Paladin Energy (PDN-T) “remains the only significant public uranium producer without a strategic investor or alliance,” making the company “a very attractive takeover target,” Canaccord Wealth Management remarked in a note to clients in late August.
The comment came 48 hours after Cameco (CCO-T, CCJ-N) announced its hostile takeover bid for Hathor Exploration (HAT-T) – the same day Paladin revealed that a syndicate of banks had agreed to a US$141-million financing to expand its uranium mine in Namibia.
The money will go to the third-stage expansion of Paladin’s Langer Heinrich mine, which will raise production from its current capacity of 3.7 million lbs. yellowcake per year to 5.2 million lbs.
Initial funding had come from Paladin’s existing cash reserves, but now the expansion project is fully financed and “on track to reach nameplate capacity in the first quarter of 2012,” the company said in a statement on Aug. 26.
The facility hosts a six-year, US$135-million project finance facility and a US$6-million cost overrun facility.
Members of the syndicate include Société Générale; Nedbank Capital; Standard Bank; Barclays Capital, the investment banking division of Barclays Bank; and Rand Merchant Bank, a division of FirstRand Bank.
“The execution of the project financing facility in challenging financial markets is testimony to the Langer Heinrich mine’s status as a world-class operation, and the strength of the long-term fundamentals in the uranium market,” the company outlined in a press release.
Earlier in August, Paladin announced that it had signed a series of term uranium sales agreements for output from the stage-three expansion project.
The agreements were signed with three new customers in the U.S.
Production commitments from the new agreements total more than 2.8 million lbs.

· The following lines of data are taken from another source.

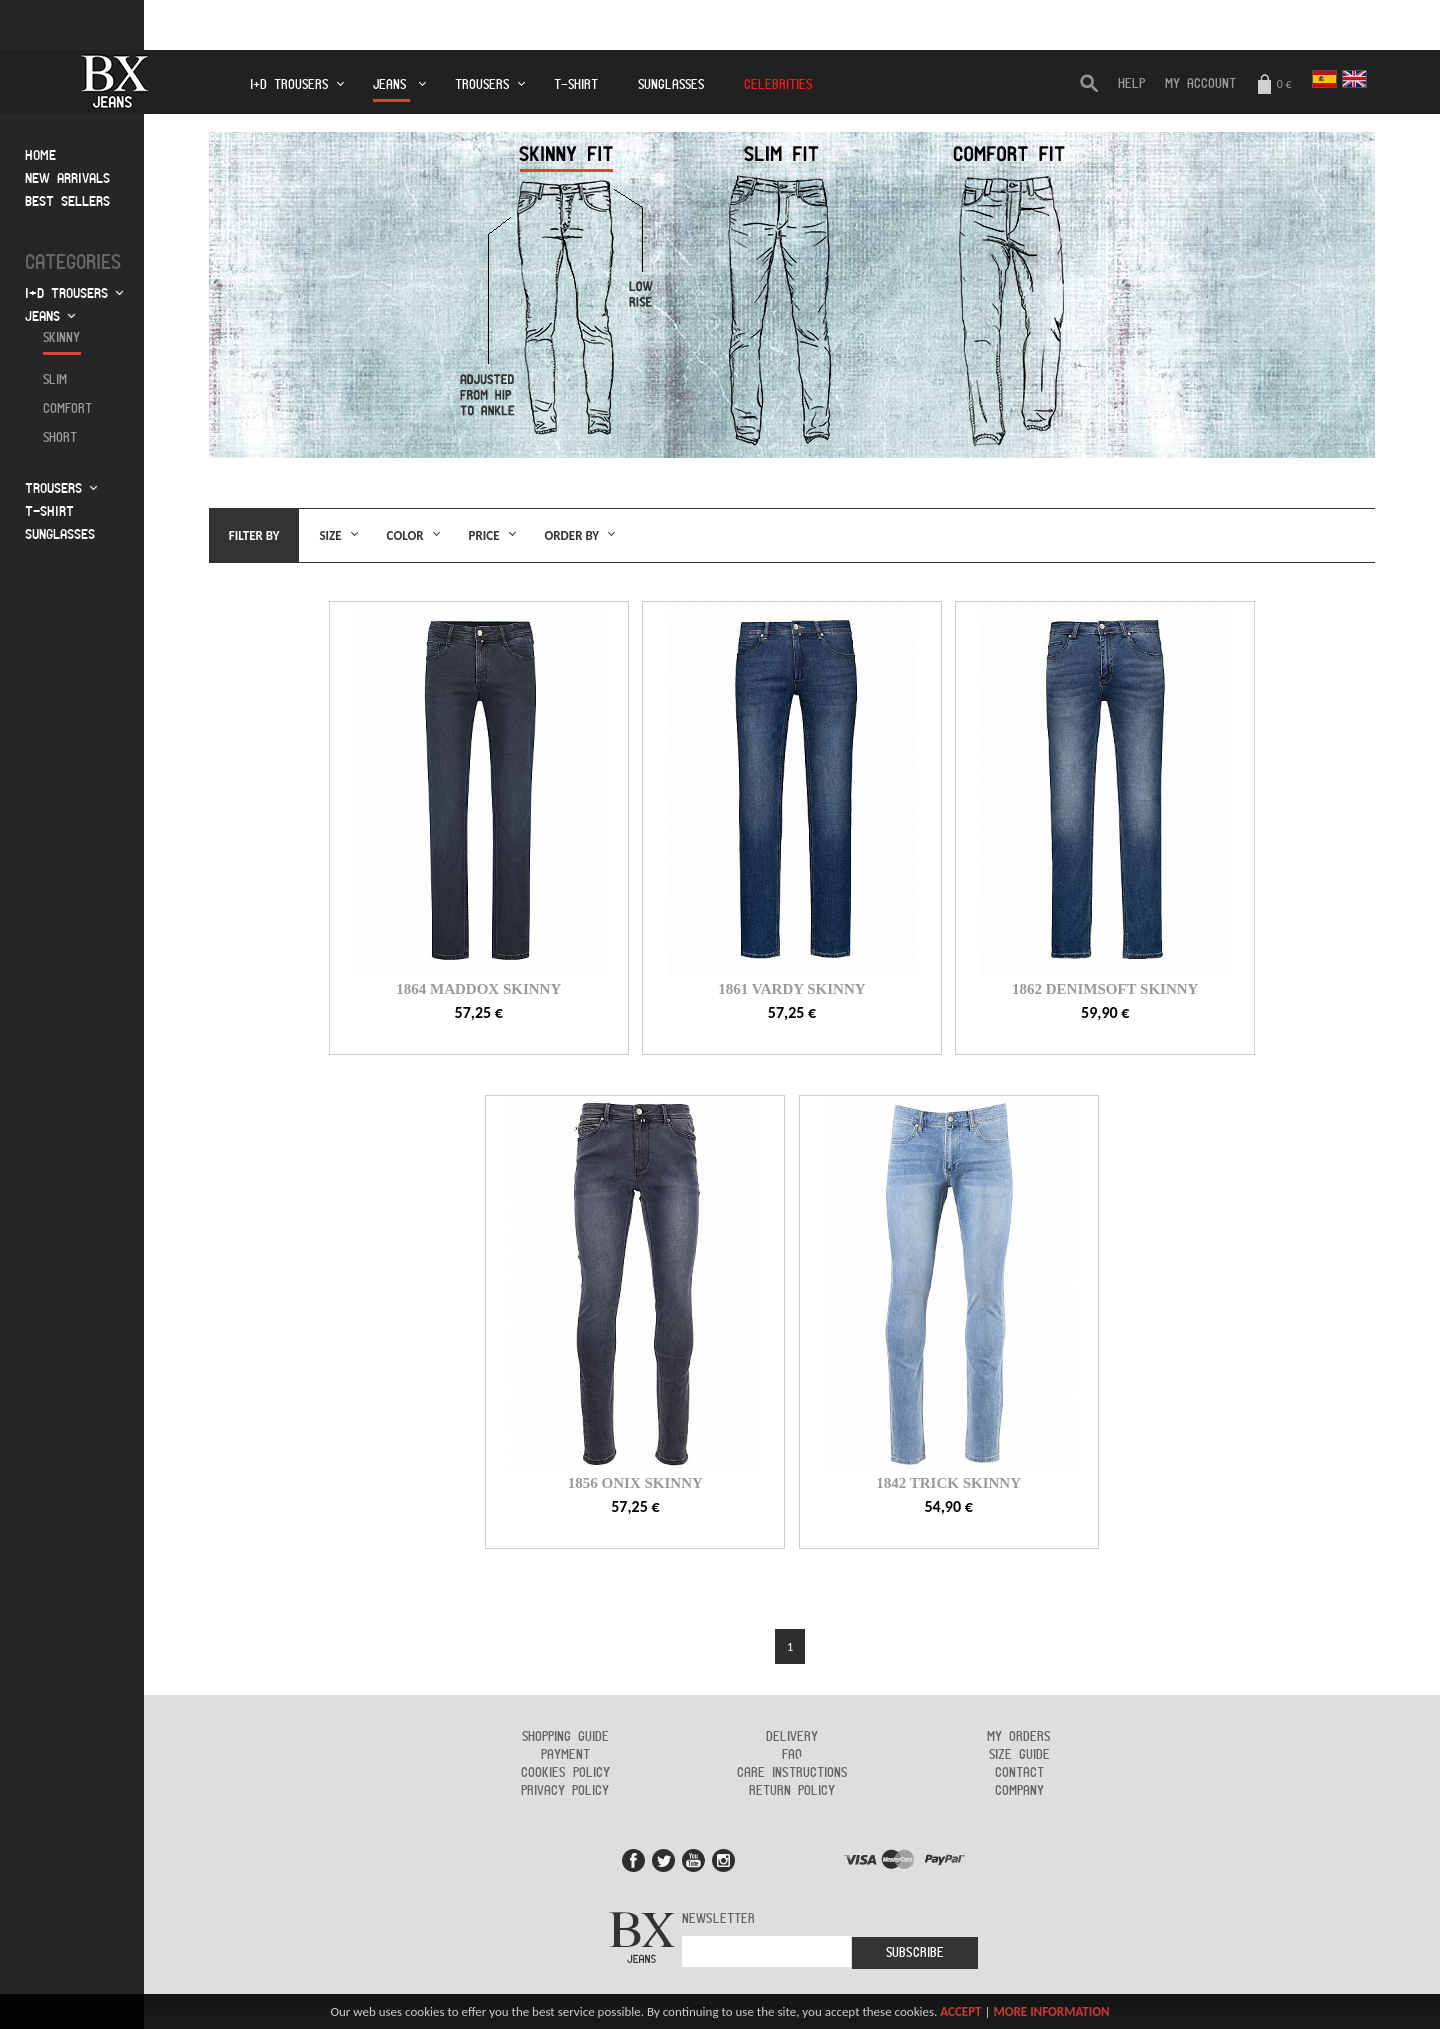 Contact (1019, 1773)
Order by (572, 535)
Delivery (792, 1737)
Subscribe (915, 1953)
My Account (1200, 84)
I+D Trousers (289, 85)
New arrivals (67, 178)
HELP (1131, 84)
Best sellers (67, 201)
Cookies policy (565, 1773)
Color (405, 535)
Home (40, 155)
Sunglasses (671, 85)
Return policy (792, 1791)
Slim (55, 380)
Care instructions (792, 1773)
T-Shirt (576, 85)
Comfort (67, 409)
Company (1019, 1791)
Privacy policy (565, 1791)
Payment (565, 1755)
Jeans (391, 90)
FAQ (792, 1755)
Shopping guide (565, 1737)
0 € (1274, 85)
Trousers (482, 85)
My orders (1019, 1737)
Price (484, 535)
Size (330, 535)
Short (60, 438)
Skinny (61, 338)
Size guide (1019, 1755) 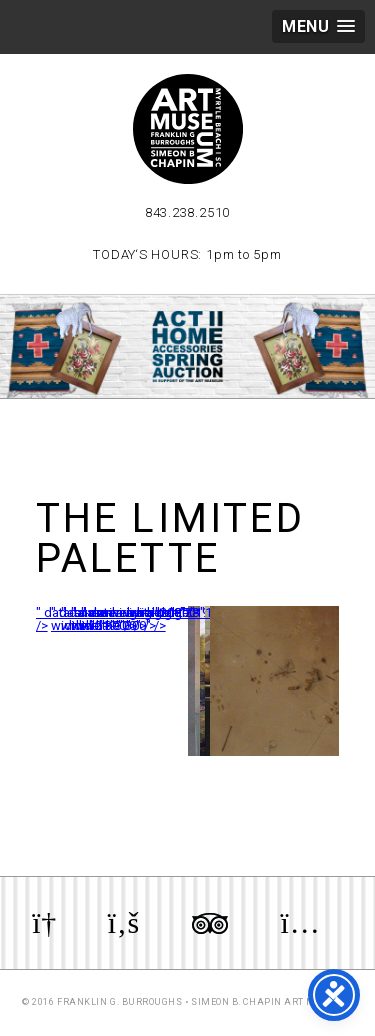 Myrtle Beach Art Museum (188, 129)
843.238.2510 (187, 212)
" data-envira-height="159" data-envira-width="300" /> (191, 619)
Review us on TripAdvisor (210, 923) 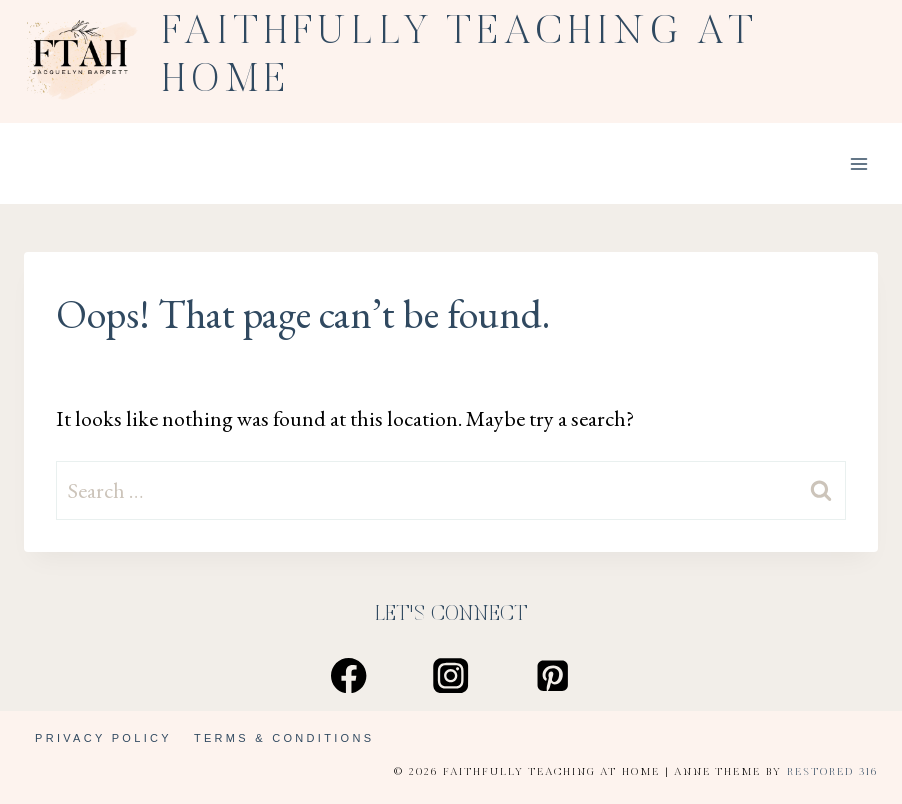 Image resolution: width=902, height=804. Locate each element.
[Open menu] (858, 163)
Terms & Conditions (284, 738)
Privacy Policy (103, 738)
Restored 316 (832, 772)
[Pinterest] (553, 675)
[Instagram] (451, 675)
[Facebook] (349, 675) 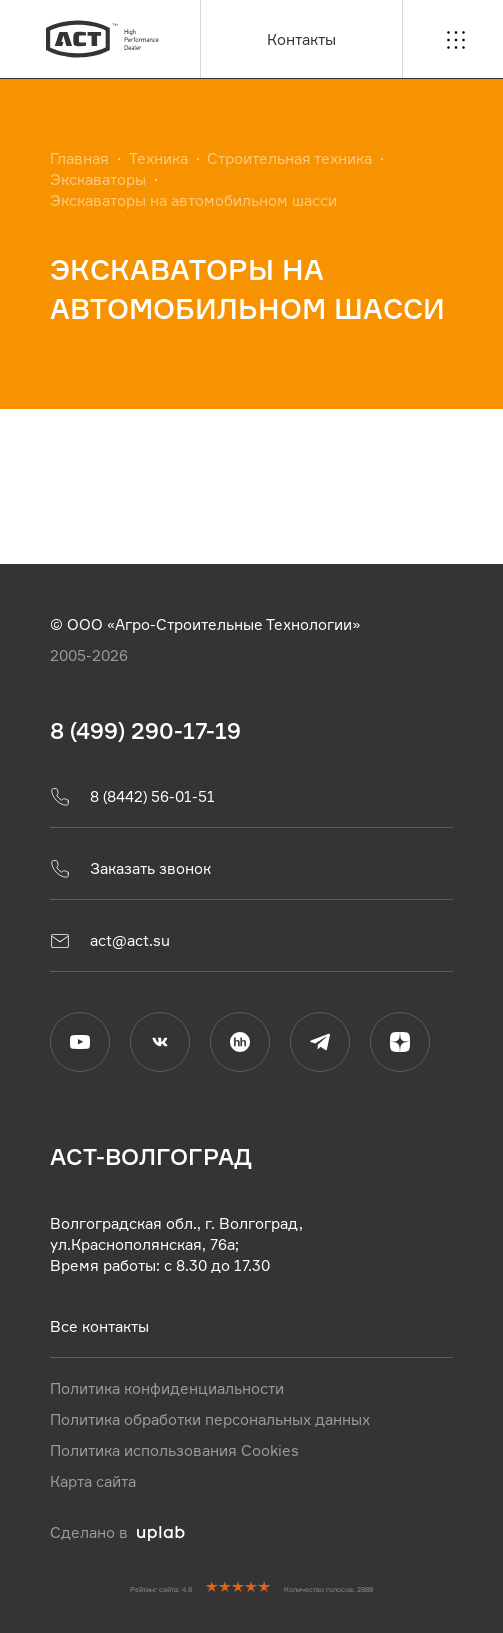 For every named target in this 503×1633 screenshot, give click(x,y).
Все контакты (99, 1326)
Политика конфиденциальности (167, 1388)
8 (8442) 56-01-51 (132, 797)
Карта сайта (93, 1481)
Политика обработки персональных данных (210, 1419)
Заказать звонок (130, 869)
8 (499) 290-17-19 (145, 730)
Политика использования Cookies (174, 1450)
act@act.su (110, 941)
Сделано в (117, 1532) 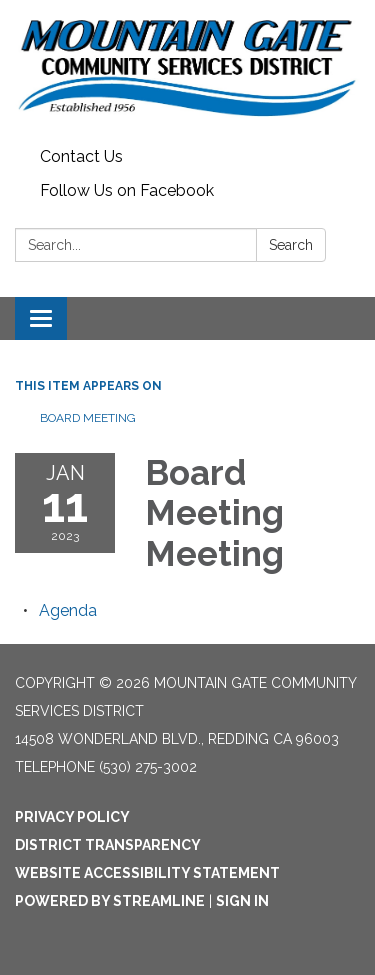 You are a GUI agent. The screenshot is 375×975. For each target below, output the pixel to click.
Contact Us (81, 156)
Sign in (242, 901)
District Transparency (108, 845)
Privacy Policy (72, 817)
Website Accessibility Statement (147, 873)
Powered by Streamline (110, 901)
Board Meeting (88, 418)
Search (291, 245)
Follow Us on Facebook (127, 190)
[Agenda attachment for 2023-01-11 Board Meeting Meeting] (68, 610)
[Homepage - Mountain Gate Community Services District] (187, 70) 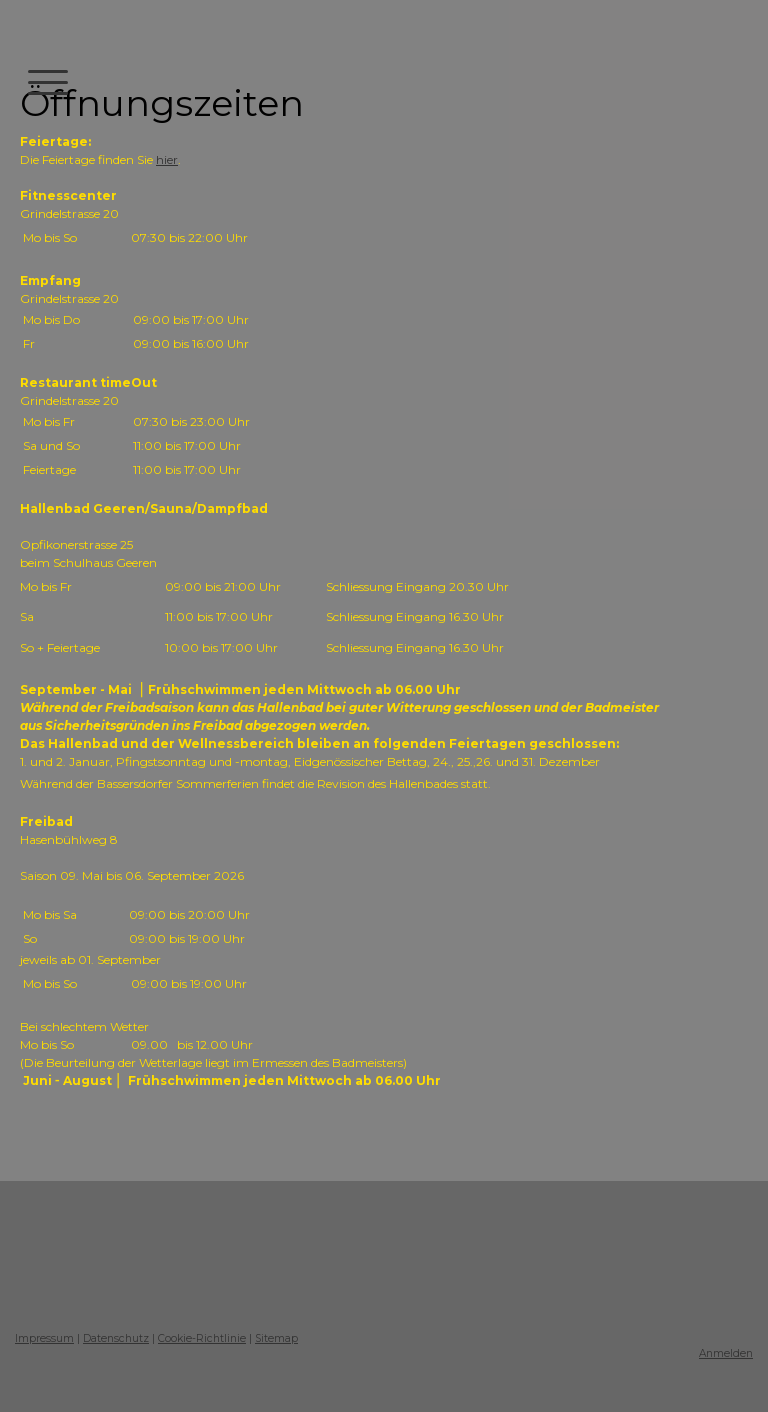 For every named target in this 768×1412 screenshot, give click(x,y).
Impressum (44, 1338)
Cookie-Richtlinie (202, 1338)
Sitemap (276, 1338)
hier (167, 159)
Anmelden (726, 1353)
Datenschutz (116, 1338)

U308, with deliveries starting next year and extending through 2016.
Contractual pricing provisions incorporate fixed and base escalated mechanisms, ranging from the low- to mid-US$60 per lb. U308.
“We have consistently stated that nuclear fuel buyers continue to recognize the need to secure uranium supplies for the medium and longer term, despite the price volatility and perceived uranium market uncertainties caused by events in Japan,” John Borshoff, Paladin Energy’s managing director and chief executive, said in a press release on Aug. 22.
“These contracts, signed at prices well in excess of the prevailing spot price, only serve to further support this message.”
The Langer Heinrich mine is in the Namib desert, 80 km east of the Walvis Bay seaport and 40 km southeast of the hard-rock Rossing uranium mine operated by the Rio Tinto group and 15%-owned by the Iranian government.
The deposit was discovered in 1973 after a government-sponsored airborne radiometric survey.